PG’s decision a few years ago to move its WWBA Freshman World Championship to the same weekend in nearby West Palm Beach gives coaches another event to see players and many split time between the two tournaments. But baseball’s new recruiting calendar, which went into effect in August, shrunk the fall evaluation period. With less time to go out on the road, the question was would the Jupiter/West Palm Beach double bill still be the crown jewel of the fall? The answer seemed to be “yes,” because the recruiters were still out in force this year.
To get a better understanding of why Jupiter and West Palm Beach are so important to recruiters, I spent one day of the weekend tagging along with a Power Five Conference assistant coach. Because NCAA rules prohibit coaches from speaking on the record about unsigned recruits, our coach is anonymous, as are other coaches in the story. Team names and specific recruits’ identities have also been removed.
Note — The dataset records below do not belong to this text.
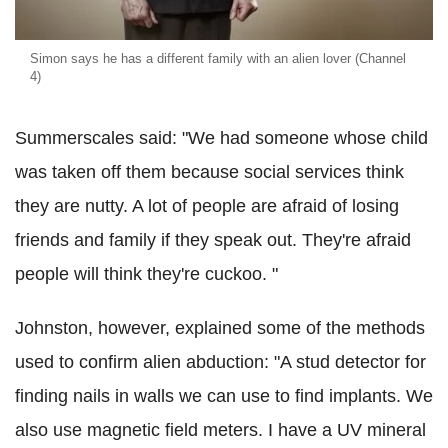
Simon says he has a different family with an alien lover (Channel
4)
Summerscales said: "We had someone whose child
was taken off them because social services think
they are nutty. A lot of people are afraid of losing
friends and family if they speak out. They're afraid
people will think they're cuckoo. "
Johnston, however, explained some of the methods
used to confirm alien abduction: "A stud detector for
finding nails in walls we can use to find implants. We
also use magnetic field meters. I have a UV mineral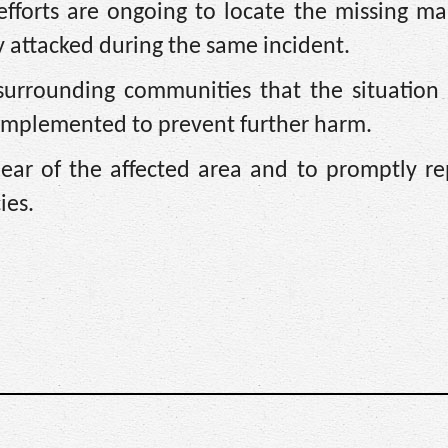
efforts are ongoing to locate the missing ma
attacked during the same incident.
surrounding communities that the situation 
 implemented to prevent further harm.
lear of the affected area and to promptly re
ies.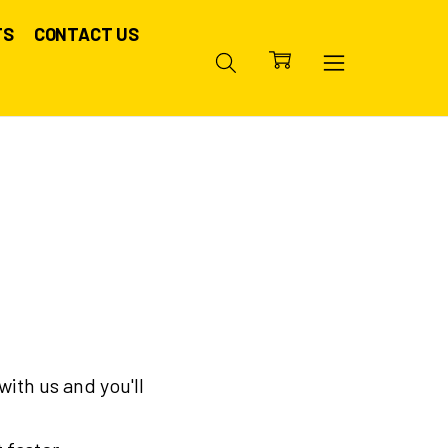
TS
CONTACT US
ith us and you'll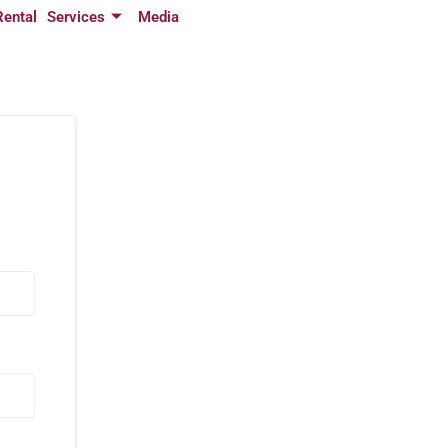
Rental
Services
Media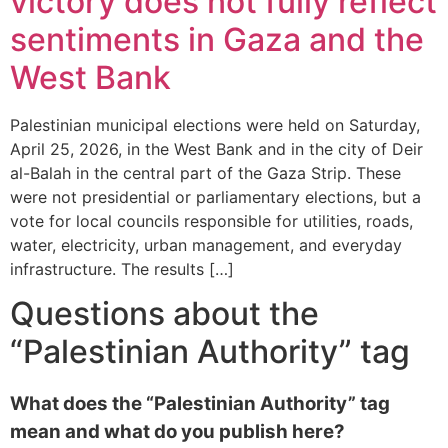
victory does not fully reflect
sentiments in Gaza and the
West Bank
Palestinian municipal elections were held on Saturday,
April 25, 2026, in the West Bank and in the city of Deir
al-Balah in the central part of the Gaza Strip. These
were not presidential or parliamentary elections, but a
vote for local councils responsible for utilities, roads,
water, electricity, urban management, and everyday
infrastructure. The results […]
Questions about the
“Palestinian Authority” tag
What does the “Palestinian Authority” tag
mean and what do you publish here?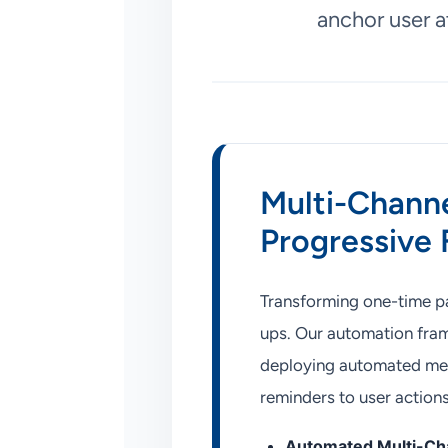
anchor user a
Multi-Channe
Progressive
Transforming one-time pag
ups. Our automation fram
deploying automated mess
reminders to user action
Automated Multi-Cha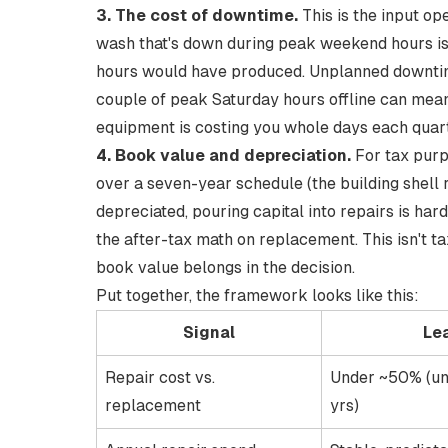
3. The cost of downtime.
This is the input ope
wash that's down during peak weekend hours isn'
hours would have produced.
Unplanned downtim
couple of peak Saturday hours offline can mean
equipment is costing you whole days each quart
4. Book value and depreciation.
For tax purp
over a seven-year schedule
(the building shell 
depreciated, pouring capital into repairs is har
the after-tax math on replacement. This isn't t
book value belongs in the decision.
Put together, the framework looks like this:
Signal
Le
Repair cost vs.
Under ~50% (un
replacement
yrs)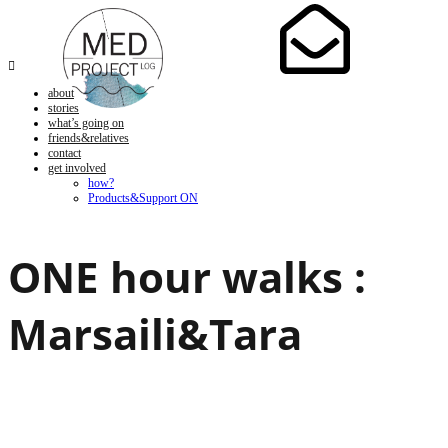

about
stories
what’s going on
friends&relatives
contact
get involved
how?
Products&Support ON
ONE hour walks :
Marsaili&Tara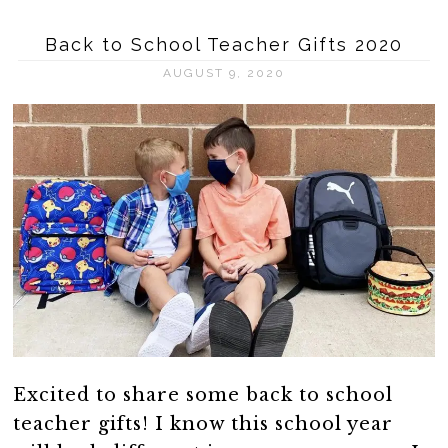
Back to School Teacher Gifts 2020
AUGUST 9, 2020
Excited to share some back to school
teacher gifts! I know this school year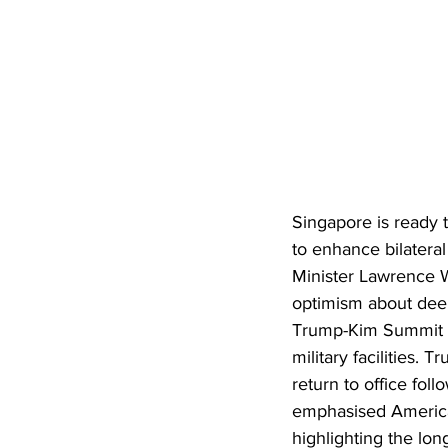
Singapore is ready 
to enhance bilateral
Minister Lawrence W
optimism about deep
Trump-Kim Summit i
military facilities.
return to office fo
emphasised America’
highlighting the lo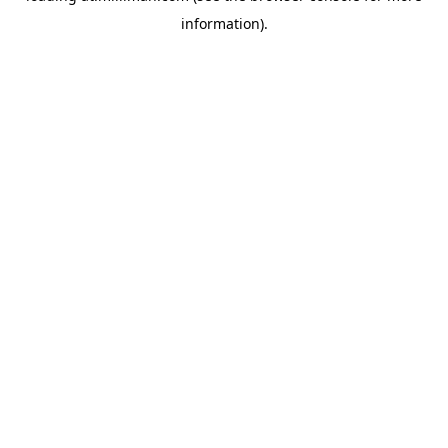
information)
.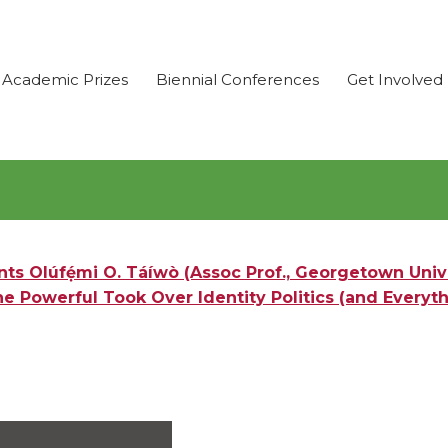
Academic Prizes
Biennial Conferences
Get Involved
s Olúfẹ́mi O. Táíwò (Assoc Prof., Georgetown Unive
e Powerful Took Over Identity Politics (and Everyth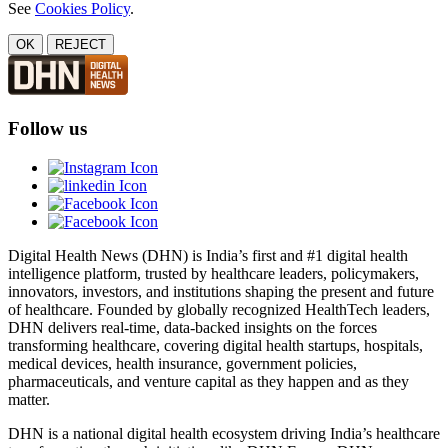
See
Cookies Policy
.
OK
REJECT
Follow us
Digital Health News (DHN) is India’s first and #1 digital health
intelligence platform, trusted by healthcare leaders, policymakers,
innovators, investors, and institutions shaping the present and future
of healthcare. Founded by globally recognized HealthTech leaders,
DHN delivers real-time, data-backed insights on the forces
transforming healthcare, covering digital health startups, hospitals,
medical devices, health insurance, government policies,
pharmaceuticals, and venture capital as they happen and as they
matter.
DHN is a national digital health ecosystem driving India’s healthcare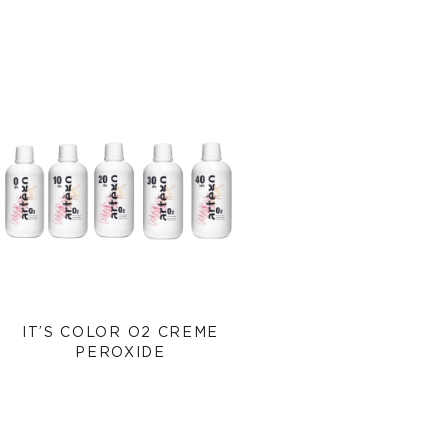
IT’S COLOR O2 CREME
PEROXIDE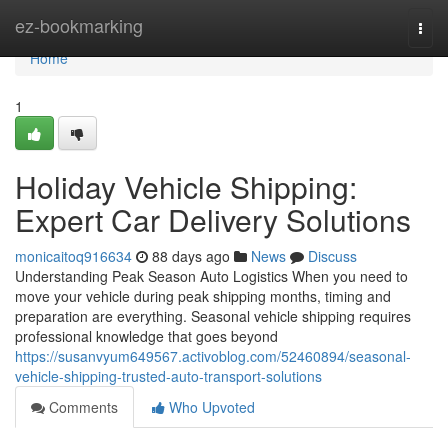
Home
ez-bookmarking
Togg
navi
Home
1
Holiday Vehicle Shipping:
Expert Car Delivery Solutions
monicaitoq916634
88 days ago
News
Discuss
Understanding Peak Season Auto Logistics When you need to
move your vehicle during peak shipping months, timing and
preparation are everything. Seasonal vehicle shipping requires
professional knowledge that goes beyond
https://susanvyum649567.activoblog.com/52460894/seasonal-
vehicle-shipping-trusted-auto-transport-solutions
Comments
Who Upvoted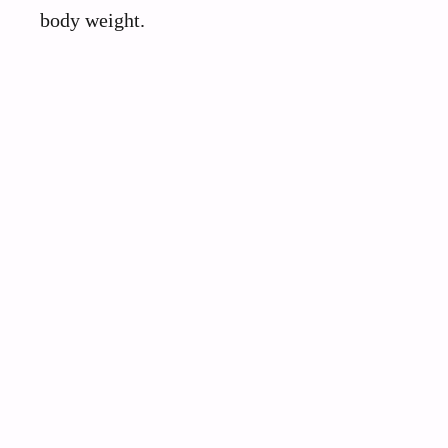
body weight.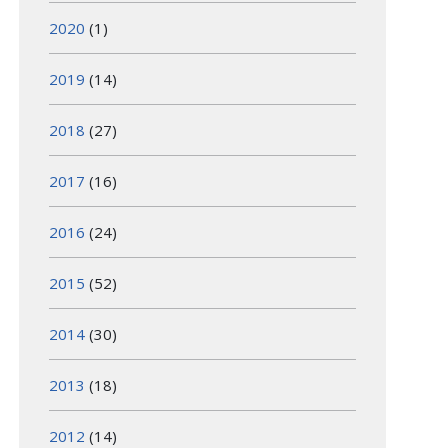
2020
(1)
2019
(14)
2018
(27)
2017
(16)
2016
(24)
2015
(52)
2014
(30)
2013
(18)
2012
(14)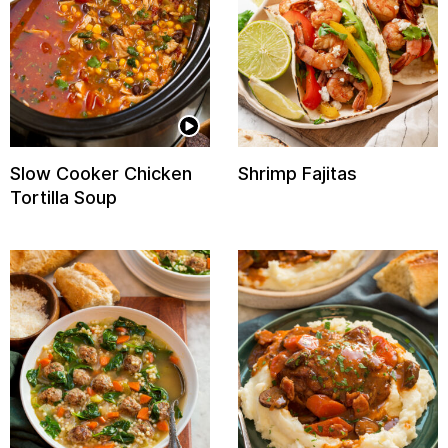
Slow Cooker Chicken
Shrimp Fajitas
Tortilla Soup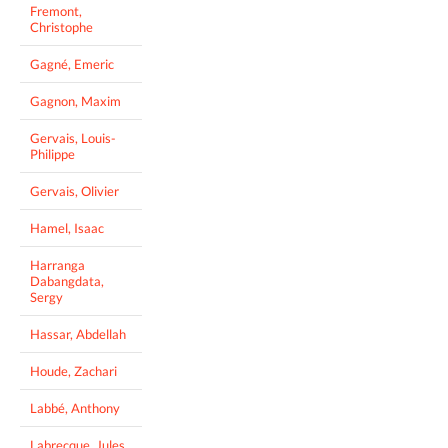
Fremont,
Christophe
Gagné, Emeric
Gagnon, Maxim
Gervais, Louis-
Philippe
Gervais, Olivier
Hamel, Isaac
Harranga
Dabangdata,
Sergy
Hassar, Abdellah
Houde, Zachari
Labbé, Anthony
Labrecque, Jules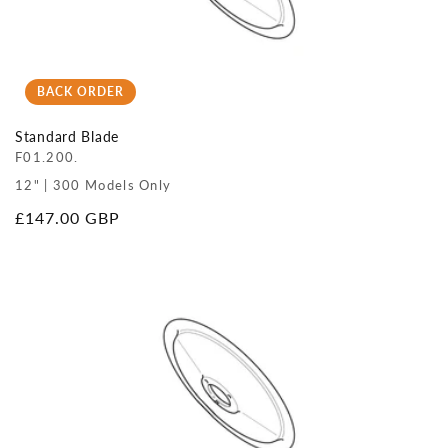
BACK ORDER
Standard Blade
F01.200.
12" | 300 Models Only
Regular
£147.00 GBP
price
No coach is particularly thrilled with scouting freshmen in high school. Nearly everyone believes baseball’s recruiting process has become too accelerated. We’re watching players who have yet to play a game for their high school. The size disparity among players on the field is significant—the biggest would not physically look out of place among college freshmen and the smallest are still waiting to hit puberty.
But at the complex this morning there are about a dozen coaches, all from Power Five Conference schools. They may not like it, because they know its more difficult to get an evaluation right for a player at this age, but very few of them are willing to completely disengage with the process altogether and risk falling behind their peers.
Our coach has been coming to Jupiter for more than a decade, but he says he might not come if he couldn’t also go to West Palm Beach.
“It’s been hit or miss whether I come to Jupiter the last few years,” he says. “I’m here primarily for the 2023s (graduates).”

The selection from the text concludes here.